Exercise goal >> An exact transcription of every record below is required, with the pictures left out.

....................

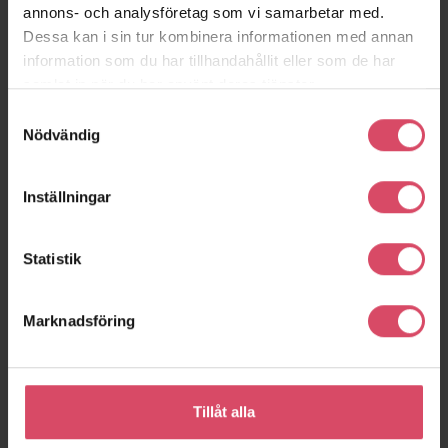
annons- och analysföretag som vi samarbetar med.
Bergen an Zee
Vestre Teglgade 16
Dessa kan i sin tur kombinera informationen med annan
Bergen an Zee
Köpenhamn
information som du har tillhandahållit eller som de har
samlat in när du har använt deras tjänster.
Samtyckesval
Nödvändig
Inställningar
Statistik
Marknadsföring
Retten
Villa Ved
Frederiksberg
Utrecht
Tillåt alla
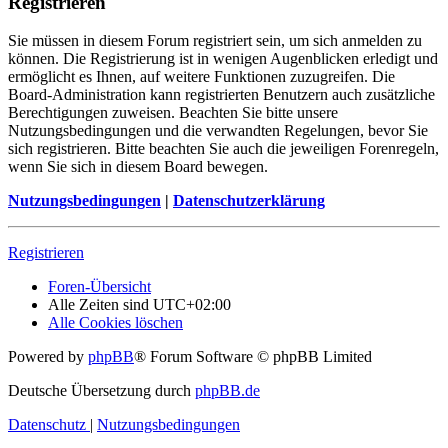
Registrieren
Sie müssen in diesem Forum registriert sein, um sich anmelden zu
können. Die Registrierung ist in wenigen Augenblicken erledigt und
ermöglicht es Ihnen, auf weitere Funktionen zuzugreifen. Die
Board-Administration kann registrierten Benutzern auch zusätzliche
Berechtigungen zuweisen. Beachten Sie bitte unsere
Nutzungsbedingungen und die verwandten Regelungen, bevor Sie
sich registrieren. Bitte beachten Sie auch die jeweiligen Forenregeln,
wenn Sie sich in diesem Board bewegen.
Nutzungsbedingungen
|
Datenschutzerklärung
Registrieren
Foren-Übersicht
Alle Zeiten sind
UTC+02:00
Alle Cookies löschen
Powered by
phpBB
® Forum Software © phpBB Limited
Deutsche Übersetzung durch
phpBB.de
Datenschutz
|
Nutzungsbedingungen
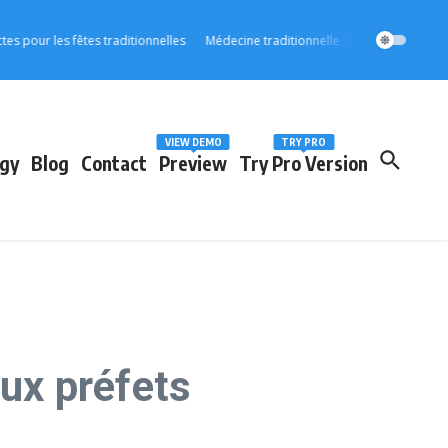
r les fêtes traditionnelles
Médecine traditionnelle : l’OOAS accélère son in
VIEW DEMO
TRY PRO
gy
Blog
Contact
Preview
Try Pro Version
ux préfets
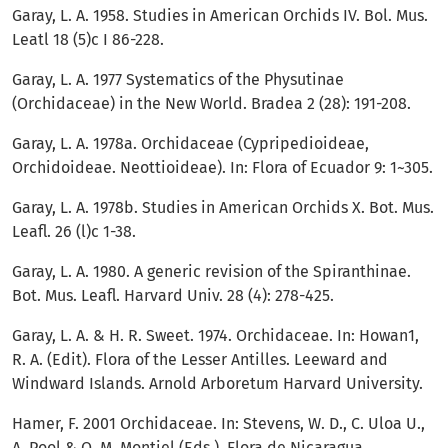
Garay, L. A. 1958. Studies in American Orchids IV. Bol. Mus.
Leatl 18 (5)c I 86-228.
Garay, L. A. 1977 Systematics of the Physutinae
(Orchidaceae) in the New World. Bradea 2 (28): 191-208.
Garay, L. A. 1978a. Orchidaceae (Cypripedioideae,
Orchidoideae. Neottioideae). In: Flora of Ecuador 9: 1~305.
Garay, L. A. 1978b. Studies in American Orchids X. Bot. Mus.
Leafl. 26 (l)c 1-38.
Garay, L. A. 1980. A generic revision of the Spiranthinae.
Bot. Mus. Leafl. Harvard Univ. 28 (4): 278-425.
Garay, L. A. & H. R. Sweet. 1974. Orchidaceae. In: Howan1,
R. A. (Edit). Flora of the Lesser Antilles. Leeward and
Windward Islands. Arnold Arboretum Harvard University.
Hamer, F. 2001 Orchidaceae. In: Stevens, W. D., C. Uloa U.,
A. Pool & O. M. Montiel (Eds.). Flora de Nicaragua.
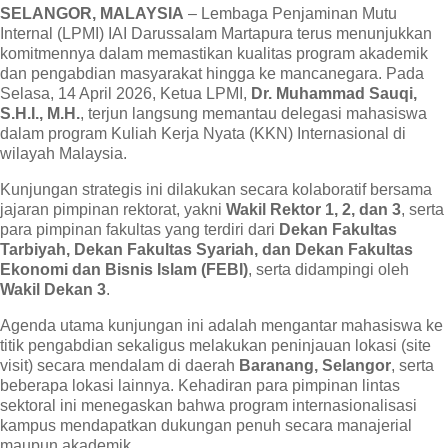
SELANGOR, MALAYSIA
– Lembaga Penjaminan Mutu
Internal (LPMI) IAI Darussalam Martapura terus menunjukkan
komitmennya dalam memastikan kualitas program akademik
dan pengabdian masyarakat hingga ke mancanegara. Pada
Selasa, 14 April 2026, Ketua LPMI,
Dr. Muhammad Sauqi,
S.H.I., M.H.
, terjun langsung memantau delegasi mahasiswa
dalam program Kuliah Kerja Nyata (KKN) Internasional di
wilayah Malaysia.
Kunjungan strategis ini dilakukan secara kolaboratif bersama
jajaran pimpinan rektorat, yakni
Wakil Rektor 1, 2, dan 3
, serta
para pimpinan fakultas yang terdiri dari
Dekan Fakultas
Tarbiyah, Dekan Fakultas Syariah, dan Dekan Fakultas
Ekonomi dan Bisnis Islam (FEBI)
, serta didampingi oleh
Wakil Dekan 3
.
Agenda utama kunjungan ini adalah mengantar mahasiswa ke
titik pengabdian sekaligus melakukan peninjauan lokasi (site
visit) secara mendalam di daerah
Baranang, Selangor
, serta
beberapa lokasi lainnya. Kehadiran para pimpinan lintas
sektoral ini menegaskan bahwa program internasionalisasi
kampus mendapatkan dukungan penuh secara manajerial
maupun akademik.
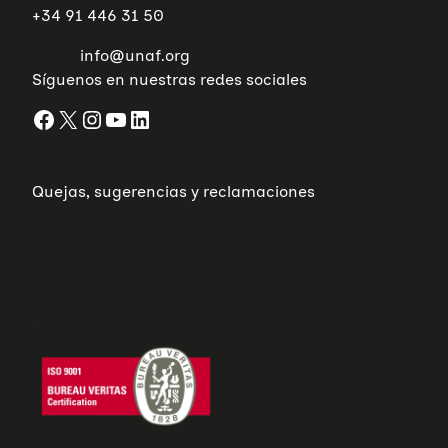
+34 91 446 31 50
info@unaf.org
Síguenos en nuestras redes sociales
Facebook
X
Instagram
YouTube
LinkedIn
Quejas, sugerencias y reclamaciones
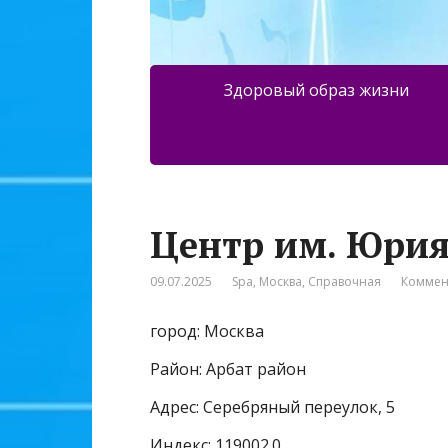
Здоровый образ жизни
Центр им. Юри
09.07.2025
Spa
,
Москва
,
Справочная
Коммен
город: Москва
Район: Арбат район
Адрес: Серебряный переулок, 5
Индекс: 119002.0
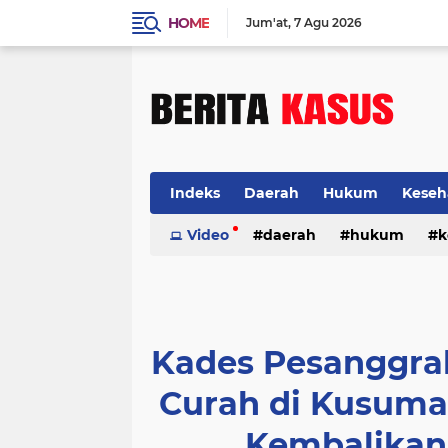
HOME
Jum'at
7 Agu 2026
Indeks
Daerah
Hukum
Keseh
Video
daerah
hukum
k
Kades Pesanggra
Curah di Kusuma
Kembalikan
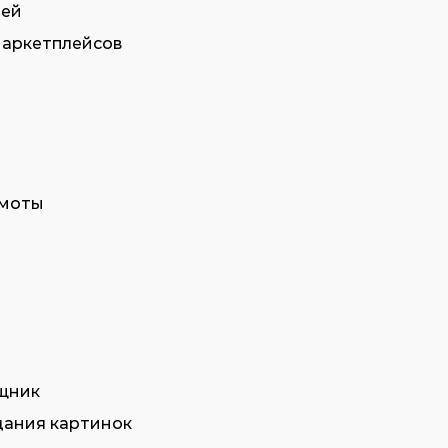
тей
маркетплейсов
амоты
щник
дания картинок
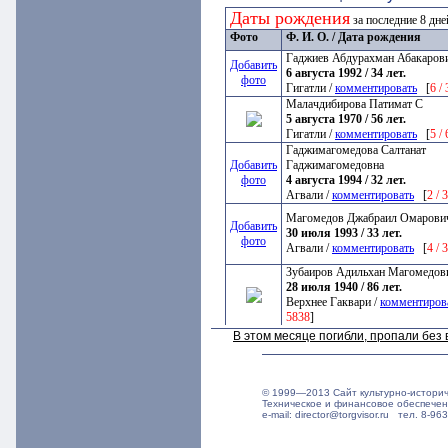
Даты рождения
за последние 8 дн
Фото
Ф. И. О. / Дата рождения
Гаджиев Абдурахман Абакаров
Добавить
6 августа 1992 / 34 лет.
фото
Гигатли /
комментировать
[
6 /
Малачдибирова Патимат С
5 августа 1970 / 56 лет.
Гигатли /
комментировать
[
5 /
Гаджимагомедова Салтанат
Добавить
Гаджимагомедовна
фото
4 августа 1994 / 32 лет.
Агвали /
комментировать
[
2 / 
Магомедов Джабраил Омарови
Добавить
30 июля 1993 / 33 лет.
фото
Агвали /
комментировать
[
4 / 
Зубаиров Адильхан Магомедов
28 июля 1940 / 86 лет.
Верхнее Гаквари /
комментиров
5838
]
В этом месяце погибли, пропали бе
© 1999—2013 Сайт культурно-истори
Техническое и финансовое обеспече
e-mail: director@torgvisor.ru тел. 8-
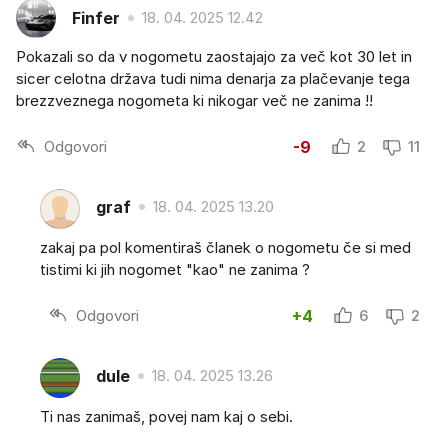
Finfer
18. 04. 2025 12.42
Pokazali so da v nogometu zaostajajo za več kot 30 let in
sicer celotna država tudi nima denarja za plačevanje tega
brezzveznega nogometa ki nikogar več ne zanima !!
Odgovori
-9
2
11
graf
18. 04. 2025 13.20
zakaj pa pol komentiraš članek o nogometu če si med
tistimi ki jih nogomet "kao" ne zanima ?
Odgovori
+4
6
2
dule
18. 04. 2025 13.26
Ti nas zanimaš, povej nam kaj o sebi.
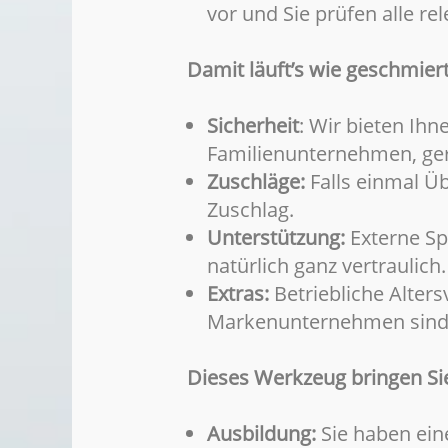
vor und Sie prüfen alle re
Damit läuft’s
wie geschmier
Sicherheit
: Wir bieten Ih
Familienunternehmen, ger
Zuschläge:
Falls einmal Üb
Zuschlag.
Unterstützung:
Externe Sp
natürlich ganz vertraulich.
Extras:
Betriebliche Alter
Markenunternehmen sind nu
Dieses Werkzeug bringen Si
Ausbildung:
Sie haben ei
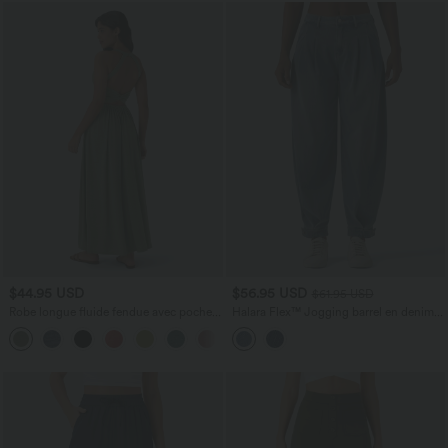
$44.95 USD
$56.95 USD
$61.95 USD
Robe longue fluide fendue avec poches
Halara Flex™ Jogging barrel en denim
latérales, dos nu et effet torsadé
taille mi-haute avec poches
+8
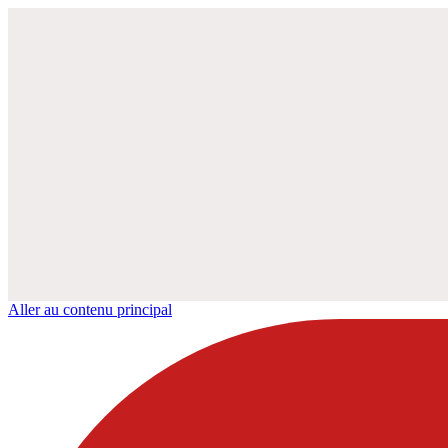
Aller au contenu principal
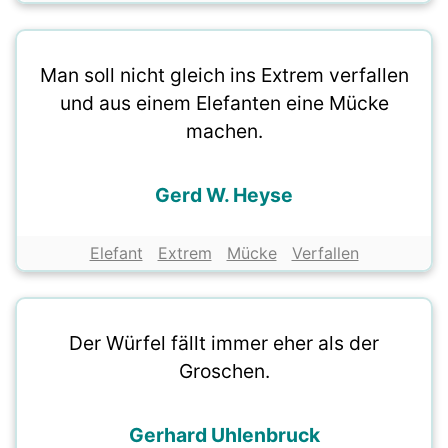
Man soll nicht gleich ins Extrem verfallen
und aus einem Elefanten eine Mücke
machen.
Gerd W. Heyse
Elefant
Extrem
Mücke
Verfallen
Der Würfel fällt immer eher als der
Groschen.
Gerhard Uhlenbruck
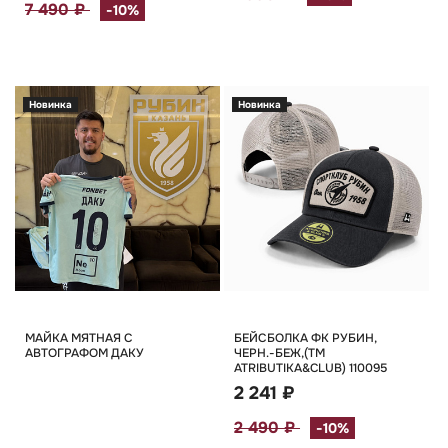
7 490 ₽
-10%
Новинка
Новинка
МАЙКА МЯТНАЯ С
БЕЙСБОЛКА ФК РУБИН,
АВТОГРАФОМ ДАКУ
ЧЕРН.-БЕЖ,(TM
ATRIBUTIKA&CLUB) 110095
2 241 ₽
2 490 ₽
-10%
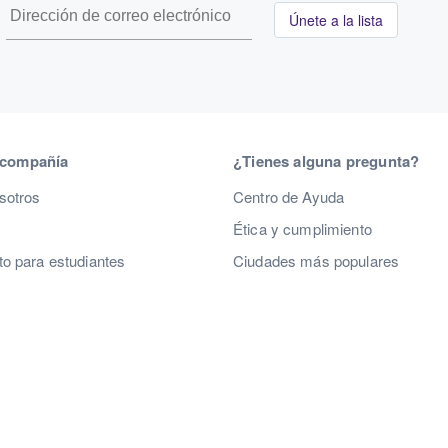
Únete a la lista
 compañía
¿Tienes alguna pregunta?
sotros
Centro de Ayuda
Ética y cumplimiento
o para estudiantes
Ciudades más populares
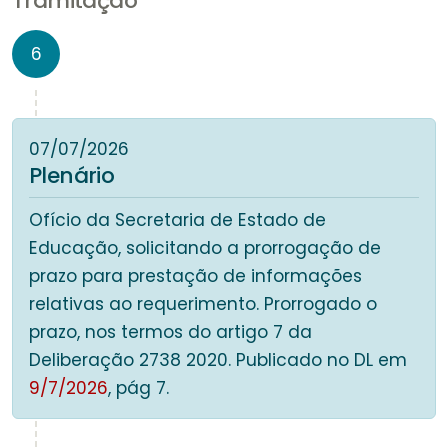
Tramitação
6
07/07/2026
Plenário
Ofício da Secretaria de Estado de
Educação, solicitando a prorrogação de
prazo para prestação de informações
relativas ao requerimento. Prorrogado o
prazo, nos termos do artigo 7 da
Deliberação 2738 2020. Publicado no DL em
9/7/2026
, pág 7.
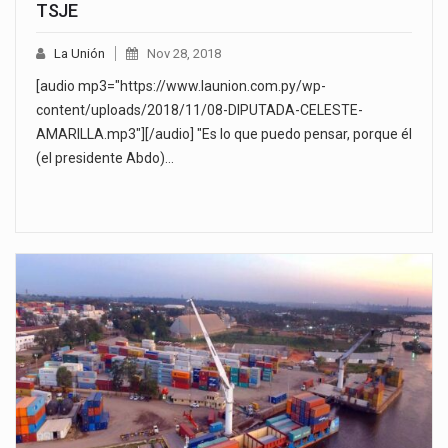
TSJE
La Unión
Nov 28, 2018
[audio mp3="https://www.launion.com.py/wp-
content/uploads/2018/11/08-DIPUTADA-CELESTE-
AMARILLA.mp3"][/audio] "Es lo que puedo pensar, porque él
(el presidente Abdo)…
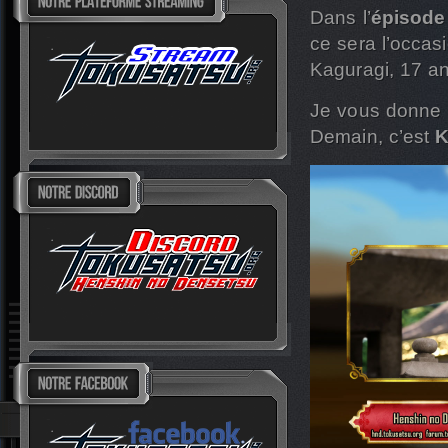
Dans l’
épisode
ce sera l’occas
Kaguragi, 17 a
Je vous donne 
Demain, c’est
K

....................

Solved exercise >>
annons- och analysföretag som vi samarbetar med.
Bergen an Zee
Vestre Teglgade 16
Dessa kan i sin tur kombinera informationen med annan
Bergen an Zee
Köpenhamn
information som du har tillhandahållit eller som de har
samlat in när du har använt deras tjänster.
Samtyckesval
Nödvändig
Inställningar
Statistik
Marknadsföring
Retten
Villa Ved
Frederiksberg
Utrecht
Tillåt alla
Registrieren
Sie müssen in diesem Forum registriert sein, um sich anmelden zu
können. Die Registrierung ist in wenigen Augenblicken erledigt und
ermöglicht es Ihnen, auf weitere Funktionen zuzugreifen. Die
Board-Administration kann registrierten Benutzern auch zusätzliche
Berechtigungen zuweisen. Beachten Sie bitte unsere
Nutzungsbedingungen und die verwandten Regelungen, bevor Sie
sich registrieren. Bitte beachten Sie auch die jeweiligen Forenregeln,
wenn Sie sich in diesem Board bewegen.
Nutzungsbedingungen
|
Datenschutzerklärung
Registrieren
Foren-Übersicht
Alle Zeiten sind
UTC+02:00
Alle Cookies löschen
Powered by
phpBB
® Forum Software © phpBB Limited
Deutsche Übersetzung durch
phpBB.de
Datenschutz
|
Nutzungsbedingungen
r les fêtes traditionnelles
Médecine traditionnelle : l’OOAS accélère son in
VIEW DEMO
TRY PRO
gy
Blog
Contact
Preview
Try Pro Version
ux préfets
Garay, L. A. 1958. Studies in American Orchids IV. Bol. Mus.
Leatl 18 (5)c I 86-228.
Garay, L. A. 1977 Systematics of the Physutinae
(Orchidaceae) in the New World. Bradea 2 (28): 191-208.
Garay, L. A. 1978a. Orchidaceae (Cypripedioideae,
Orchidoideae. Neottioideae). In: Flora of Ecuador 9: 1~305.
Garay, L. A. 1978b. Studies in American Orchids X. Bot. Mus.
Leafl. 26 (l)c 1-38.
Garay, L. A. 1980. A generic revision of the Spiranthinae.
Bot. Mus. Leafl. Harvard Univ. 28 (4): 278-425.
Garay, L. A. & H. R. Sweet. 1974. Orchidaceae. In: Howan1,
R. A. (Edit). Flora of the Lesser Antilles. Leeward and
Windward Islands. Arnold Arboretum Harvard University.
Hamer, F. 2001 Orchidaceae. In: Stevens, W. D., C. Uloa U.,
A. Pool & O. M. Montiel (Eds.). Flora de Nicaragua.
SELANGOR, MALAYSIA
– Lembaga Penjaminan Mutu
Internal (LPMI) IAI Darussalam Martapura terus menunjukkan
komitmennya dalam memastikan kualitas program akademik
dan pengabdian masyarakat hingga ke mancanegara. Pada
Selasa, 14 April 2026, Ketua LPMI,
Dr. Muhammad Sauqi,
S.H.I., M.H.
, terjun langsung memantau delegasi mahasiswa
dalam program Kuliah Kerja Nyata (KKN) Internasional di
wilayah Malaysia.
Kunjungan strategis ini dilakukan secara kolaboratif bersama
jajaran pimpinan rektorat, yakni
Wakil Rektor 1, 2, dan 3
, serta
para pimpinan fakultas yang terdiri dari
Dekan Fakultas
Tarbiyah, Dekan Fakultas Syariah, dan Dekan Fakultas
Ekonomi dan Bisnis Islam (FEBI)
, serta didampingi oleh
Wakil Dekan 3
.
Agenda utama kunjungan ini adalah mengantar mahasiswa ke
titik pengabdian sekaligus melakukan peninjauan lokasi (site
visit) secara mendalam di daerah
Baranang, Selangor
, serta
beberapa lokasi lainnya. Kehadiran para pimpinan lintas
sektoral ini menegaskan bahwa program internasionalisasi
kampus mendapatkan dukungan penuh secara manajerial
maupun akademik.
+34 91 446 31 50
info@unaf.org
Síguenos en nuestras redes sociales
Facebook
X
Instagram
YouTube
LinkedIn
Quejas, sugerencias y reclamaciones
Здоровый образ жизни
Центр им. Юри
09.07.2025
Spa
,
Москва
,
Справочная
Коммен
город: Москва
Район: Арбат район
Адрес: Серебряный переулок, 5
Индекс: 119002.0
HOME
Jum'at
7 Agu 2026
Indeks
Daerah
Hukum
Keseh
Video
daerah
hukum
k
Kades Pesanggra
Curah di Kusuma
Kembalikan
тей
маркетплейсов
амоты
щник
дания картинок
Даты рождения
за последние 8 дн
Фото
Ф. И. О. / Дата рождения
Гаджиев Абдурахман Абакаров
Добавить
6 августа 1992 / 34 лет.
фото
Гигатли /
комментировать
[
6 /
Малачдибирова Патимат С
5 августа 1970 / 56 лет.
Гигатли /
комментировать
[
5 /
Гаджимагомедова Салтанат
Добавить
Гаджимагомедовна
фото
4 августа 1994 / 32 лет.
Агвали /
комментировать
[
2 / 
Магомедов Джабраил Омарови
Добавить
30 июля 1993 / 33 лет.
фото
Агвали /
комментировать
[
4 / 
Зубаиров Адильхан Магомедов
28 июля 1940 / 86 лет.
Верхнее Гаквари /
комментиров
5838
]
В этом месяце погибли, пропали бе
© 1999—2013 Сайт культурно-истори
Техническое и финансовое обеспече
e-mail: director@torgvisor.ru тел. 8-
Finfer
18. 04. 2025 12.42
Pokazali so da v nogometu zaostajajo za več kot 30 let in
sicer celotna država tudi nima denarja za plačevanje tega
brezzveznega nogometa ki nikogar več ne zanima !!
Odgovori
-9
2
11
graf
18. 04. 2025 13.20
zakaj pa pol komentiraš članek o nogometu če si med
tistimi ki jih nogomet "kao" ne zanima ?
Odgovori
+4
6
2
dule
18. 04. 2025 13.26
Ti nas zanimaš, povej nam kaj o sebi.
vor und Sie prüfen alle re
Damit läuft’s
wie geschmier
Sicherheit
: Wir bieten Ih
Familienunternehmen, ger
Zuschläge:
Falls einmal Üb
Zuschlag.
Unterstützung:
Externe Sp
natürlich ganz vertraulich.
Extras:
Betriebliche Alter
Markenunternehmen sind nu
Dieses Werkzeug bringen Si
Ausbildung:
Sie haben ei
$44.95 USD
$56.95 USD
$61.95 USD
Robe longue fluide fendue avec poches
Halara Flex™ Jogging barrel en denim
latérales, dos nu et effet torsadé
taille mi-haute avec poches
+8
Aller au contenu principal
Man soll nicht gleich ins Extrem verfallen
und aus einem Elefanten eine Mücke
machen.
Gerd W. Heyse
Elefant
Extrem
Mücke
Verfallen
Der Würfel fällt immer eher als der
Groschen.
Gerhard Uhlenbruck
7 490 ₽
-10%
Новинка
Новинка
МАЙКА МЯТНАЯ С
БЕЙСБОЛКА ФК РУБИН,
АВТОГРАФОМ ДАКУ
ЧЕРН.-БЕЖ,(TM
ATRIBUTIKA&CLUB) 110095
2 241 ₽
2 490 ₽
-10%
Únete a la lista
 compañía
¿Tienes alguna pregunta?
sotros
Centro de Ayuda
Ética y cumplimiento
o para estudiantes
Ciudades más populares
Tramitação
6
07/07/2026
Plenário
Ofício da Secretaria de Estado de
Educação, solicitando a prorrogação de
prazo para prestação de informações
relativas ao requerimento. Prorrogado o
prazo, nos termos do artigo 7 da
Deliberação 2738 2020. Publicado no DL em
9/7/2026
, pág 7.
TSJE
La Unión
Nov 28, 2018
[audio mp3="https://www.launion.com.py/wp-
content/uploads/2018/11/08-DIPUTADA-CELESTE-
AMARILLA.mp3"][/audio] "Es lo que puedo pensar, porque él
(el presidente Abdo)…
Dans l’
épisode
ce sera l’occas
Kaguragi, 17 a
Je vous donne 
Demain, c’est
K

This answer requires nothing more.